Why won't Cambodian capitalists try to produce so cheaply through even more wage repression that they'll find some greedy capitalist on the other side who will be willing to circumvent illegally the quota? Why won't they figure that the only way to get US captialists to fight for quota increases is by making Cambodian production sufficiently profitable for them through more profit repatriation, higher equity participation and the like for the imperialists? Is this good for the Cambodian working class?
> One, was it actually bad for the
>entrepreneurs? The writer implies that entrepreneurs paid higher wages
>and set up whole establishments only because they expected an increased
>quota, and so now that the quota hasn't come through, these uneconomical
>wages and establishments will all be cut back. And yet, there is no
>evidence of it.
The article purports is dated lined the end of February --
>three months after the disappointment of their quota hopes had become
>clear -- and yet it gives several examples of workers successfully
>fighting to expand their rights and owners shaking their heads and giving
>in. And even though this is a Wall Street Journal article, where
>reporters are drilled to pack in all the economic data an article will
>hold, there is no mention of an increase in business failures, not even
>impressionistically.
To quote from the bottom of the article:
"The 14% quota increase would have translated into 18,000 more jobs in Cambodia, says Van Sou Ieng, chairman of the Garment Manufacturers Association of Cambodia. Instead, since the U.S. decision in December, 18 plants here have shut down.

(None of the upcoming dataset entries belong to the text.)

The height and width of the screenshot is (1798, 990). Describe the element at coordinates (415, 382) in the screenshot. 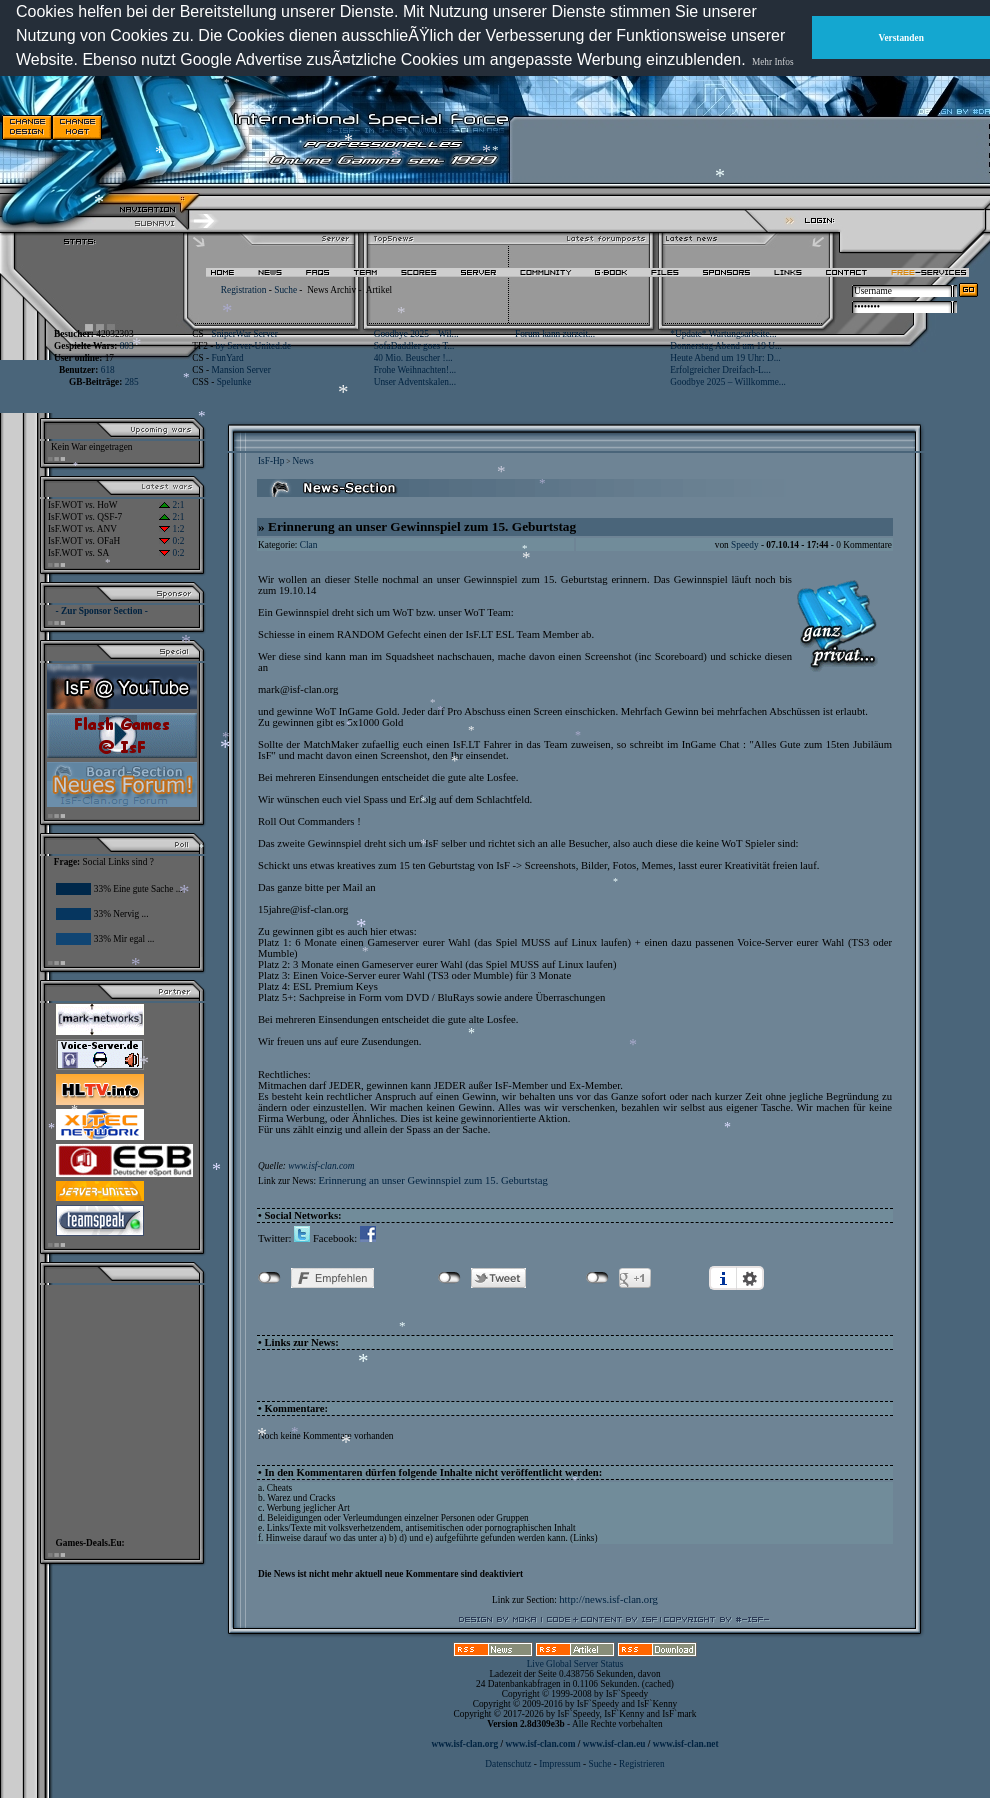

I see `Unser Adventskalen...` at that location.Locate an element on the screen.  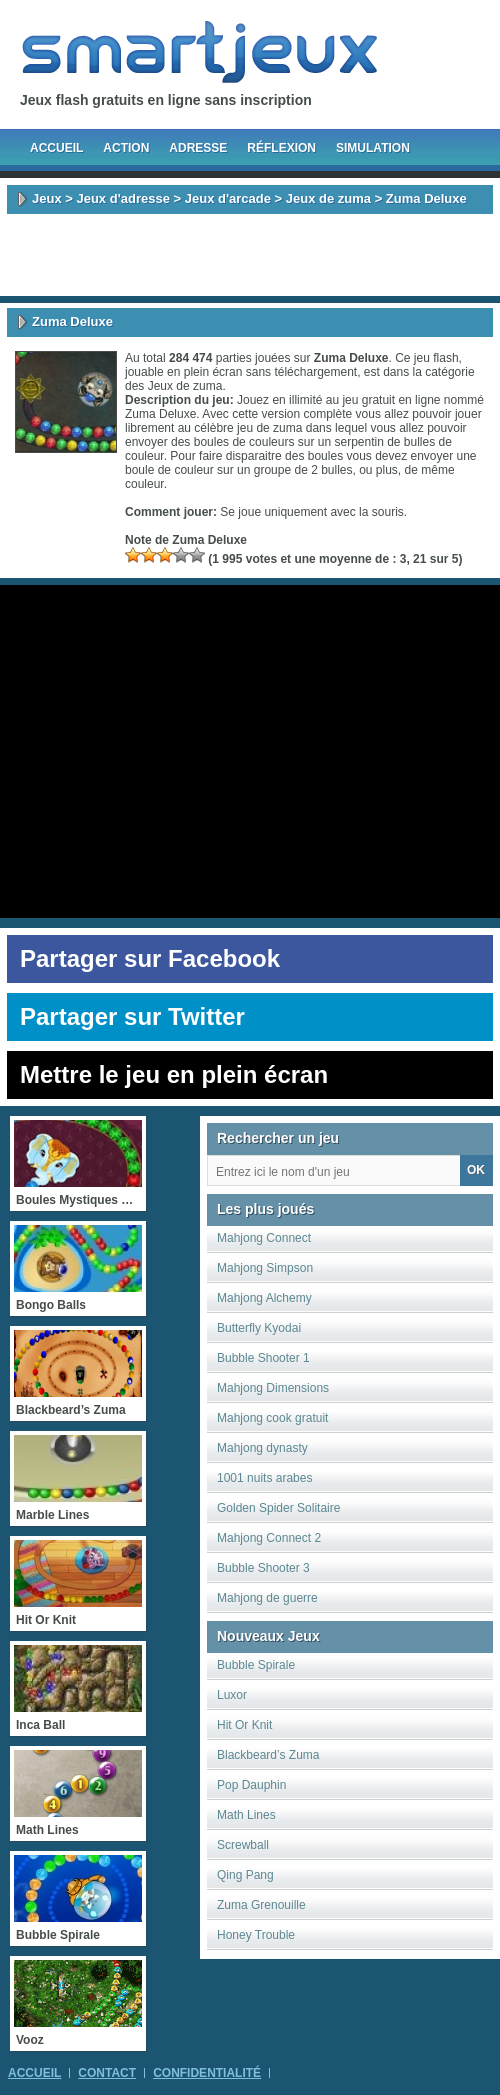
Zuma Grenouille is located at coordinates (261, 1905).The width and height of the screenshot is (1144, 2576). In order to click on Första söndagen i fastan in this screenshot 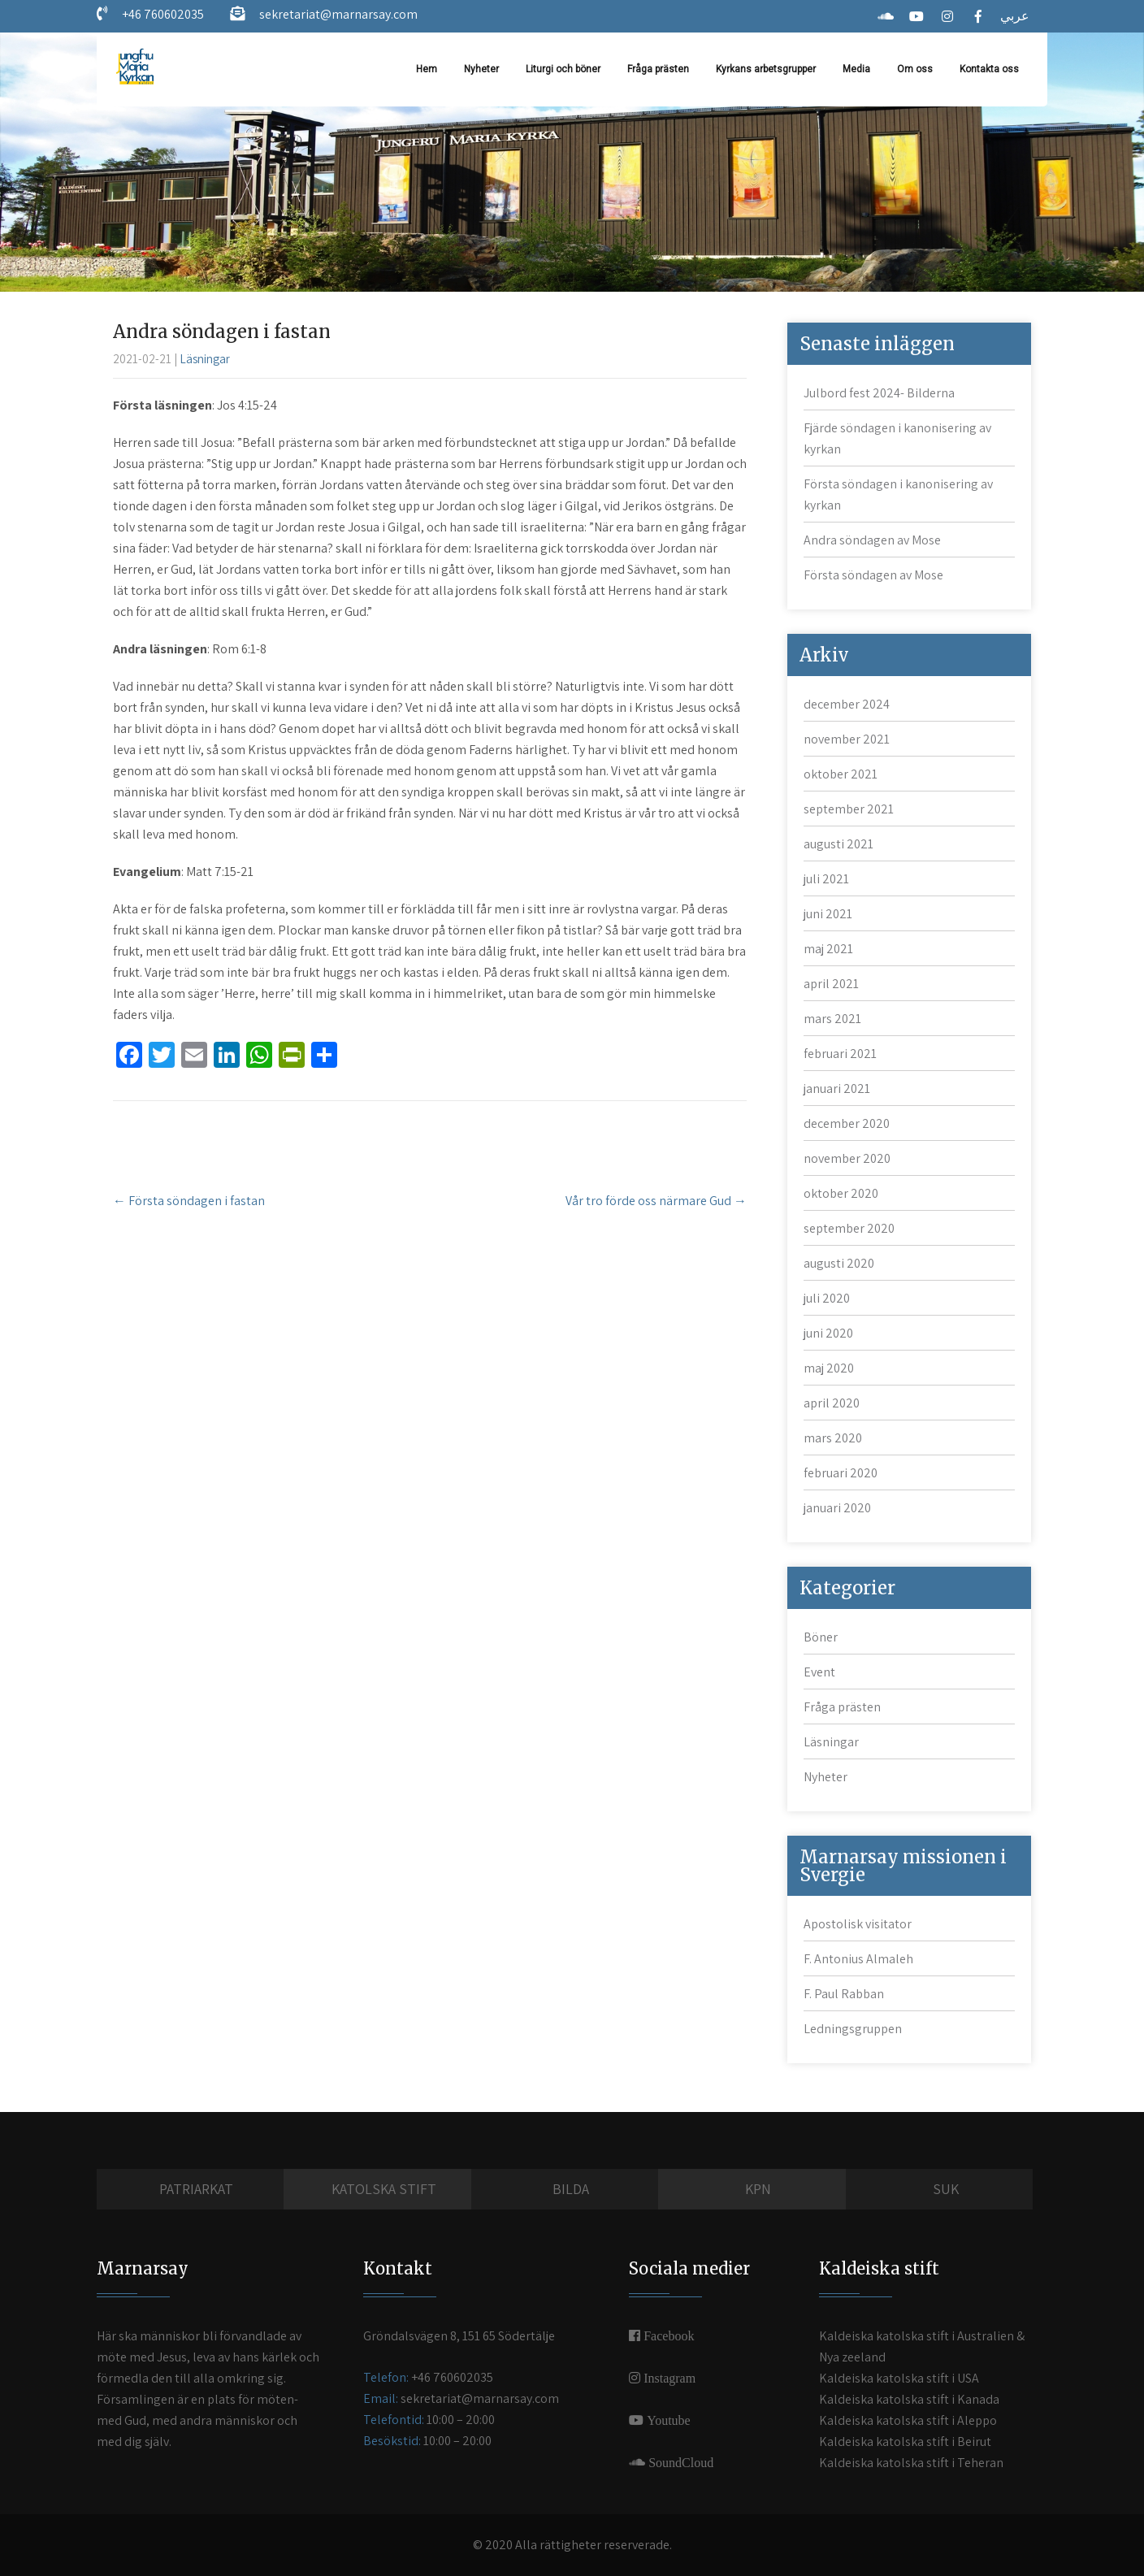, I will do `click(189, 1200)`.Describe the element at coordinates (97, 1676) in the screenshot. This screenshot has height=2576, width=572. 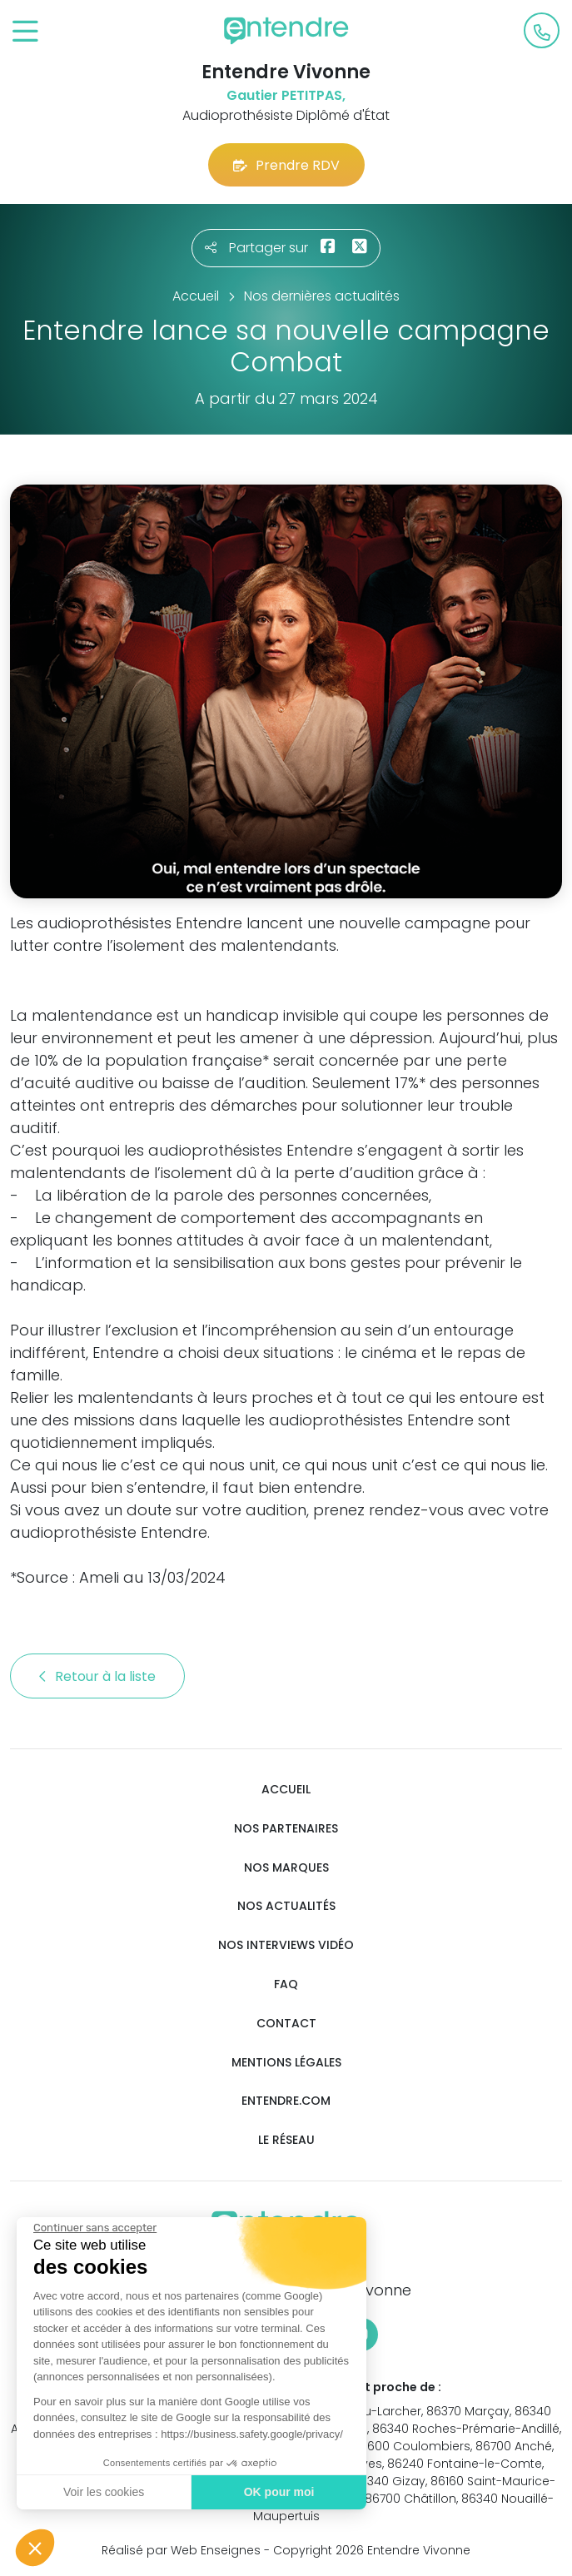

"We turn away 100 to 150 people every week," says Roger Tan, head of Thai-Pore Garment Manufacturing."
> What's remarkable to me is just how swift and
>thorough-going the improvement seems to have been when employers and the
>government thought there was something in it for them.
Reversal of improvements could be just as swift and thorough-going. Anyway if the quota increase had been granted, then quite likely that Cambodian entrepreneurs would have reverted to their old ways until of course the renewal of the quota increase was under consideration again.
The only way to build solid, lasting improvements is through enhanced worker power to which arbitarily imposed US sanctions cannot help much in the long run. Sanctions are a bad and terribly unfair strategy that the US captialist state will only agree to (anyway) for reasons other than social protection.
I can't help noticing that the reporter never quotes anybody on the
>UNITE side in any detail, which would allow them to cite the facts that
>might support their case.
That's probably because UNITE has very little knowledge or concern about the effect of the quota increase denial (or even quotas) on Cambodian workers just as the AFL-CIO seems not to have followed up on the consequences of the Harkin Bill. What is there to quote?